* REQUIRED WORK
Look below for the lines from the one with "Augsburg und München." to the one with "WEITERLESEN", and copy exactly those lines, both ends included.

----- RECORDS TO USE

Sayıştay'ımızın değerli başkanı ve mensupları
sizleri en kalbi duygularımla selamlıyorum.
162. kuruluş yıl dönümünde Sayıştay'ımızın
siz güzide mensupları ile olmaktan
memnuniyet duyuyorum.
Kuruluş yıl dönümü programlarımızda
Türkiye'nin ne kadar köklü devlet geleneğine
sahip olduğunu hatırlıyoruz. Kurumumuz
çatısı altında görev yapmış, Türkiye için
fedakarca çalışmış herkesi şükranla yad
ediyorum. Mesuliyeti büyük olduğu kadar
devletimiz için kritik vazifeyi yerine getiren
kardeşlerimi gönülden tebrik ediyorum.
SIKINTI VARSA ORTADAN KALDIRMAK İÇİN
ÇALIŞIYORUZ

----------
----- RECORDS TO USE

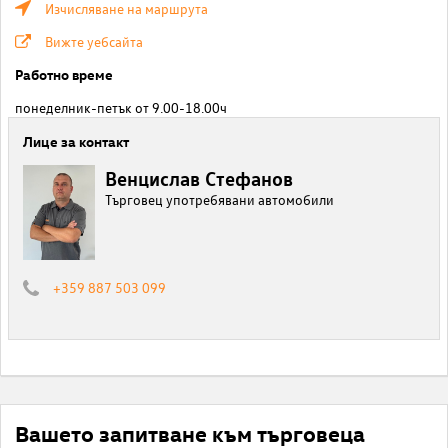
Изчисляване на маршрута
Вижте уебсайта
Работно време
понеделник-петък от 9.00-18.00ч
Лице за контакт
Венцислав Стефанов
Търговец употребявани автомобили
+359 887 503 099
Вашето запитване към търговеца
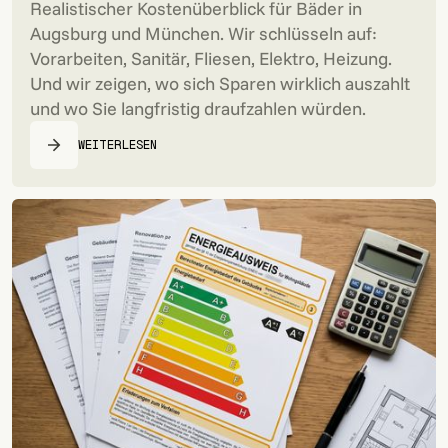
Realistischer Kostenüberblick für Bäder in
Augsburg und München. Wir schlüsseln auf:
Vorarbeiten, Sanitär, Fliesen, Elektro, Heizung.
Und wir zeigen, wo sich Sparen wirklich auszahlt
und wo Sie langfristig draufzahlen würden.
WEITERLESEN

----------

* ANSWER TO THE PROBLEM
Augsburg und München. Wir schlüsseln auf:
Vorarbeiten, Sanitär, Fliesen, Elektro, Heizung.
Und wir zeigen, wo sich Sparen wirklich auszahlt
und wo Sie langfristig draufzahlen würden.
WEITERLESEN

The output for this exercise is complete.